心地よいクラシックが流れるなか、川俣銀行の鈴木(松尾諭)の結婚が決まった話。相手はなんとダンスホールにいた、裕一(窪田正孝)に「あのぐらいがちょうどいい」と勧めた女性(椎名琴音)だった。それを知って怒ってしまう結婚相手を鈴木は慌てて追いかける。つまり鈴木の好みだったということか。それとも本当に身の丈に合っていると妥協したということか。

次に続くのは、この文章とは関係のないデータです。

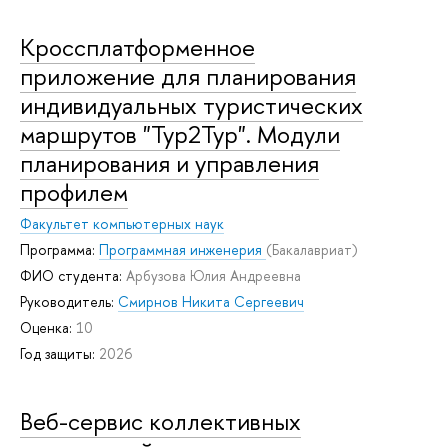
Кроссплатформенное
приложение для планирования
индивидуальных туристических
маршрутов "Тур2Тур". Модули
планирования и управления
профилем
Факультет компьютерных наук
Программа:
Программная инженерия
(Бакалавриат)
ФИО студента:
Арбузова Юлия Андреевна
Руководитель:
Смирнов Никита Сергеевич
Оценка:
10
Год защиты:
2026
Веб-сервис коллективных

支店長は「失敗は誰にでもあるが、失敗から学ぶ人間は少ねえ。逃げんなよ自分の心から」と良いことを言っているようで何も言ってないようなことで裕一を諭す。
鈴木の心も支店長の真意もさっぱりわからない。でも日常ってそんなものという可笑しみのある1分であった。


高待遇の契約をとりつける音

主題歌明けは音(二階堂ふみ)が光子に背中を押され、もう一度コロンブスレコードにやって来る。
「お願いするんじゃない。契約してやるくらいの勢いでいくの。金の亡者に頭なんか下げるな!」と光子の言葉どおりに、相手に門前払いをくらわれそうになっても、はったりをかまして居座る。

「あっ、うそです」「もちろんうそです」とナレーション(津田健次郎)がツッコみ、社員・杉山あかね(加弥乃)が見てないときの音の顔のこわばりが可笑しかった。こういうの二階堂ふみ、ほんと、うまい。

とそこへ、28回、志村けん(重鎮作曲家役)に契約しろと言われた古田新太(胡散臭い音楽プロデューサー役)が猛スピードでやって来て(壁にぶつかるところがさすがの古田新太)、高待遇(月3500円)で契約すると言う。

トントン拍子。だが、こと“契約”に関してだけ登場人物(関内家のみ)は立ち止まって確認を怠らない。三郎が契約書で騙されたが、関内家は契約書によって救われた。裕一のはじめての演奏会のときも結果的に持ち逃げされたとはいえ音は契約書を確認している。そして今回は吟が契約書をチェック。どんなことがあっても契約書にさえ注意すれば災難に合わないということをさりげなく伝えているように感じるのは気のせいか。


音 VS まさ

なぜか、三郎ではなく、まさ(菊池桃子)が相手をする。結婚を反対しているからだとは思うが、三郎は放っておいてどこに行ってしまう。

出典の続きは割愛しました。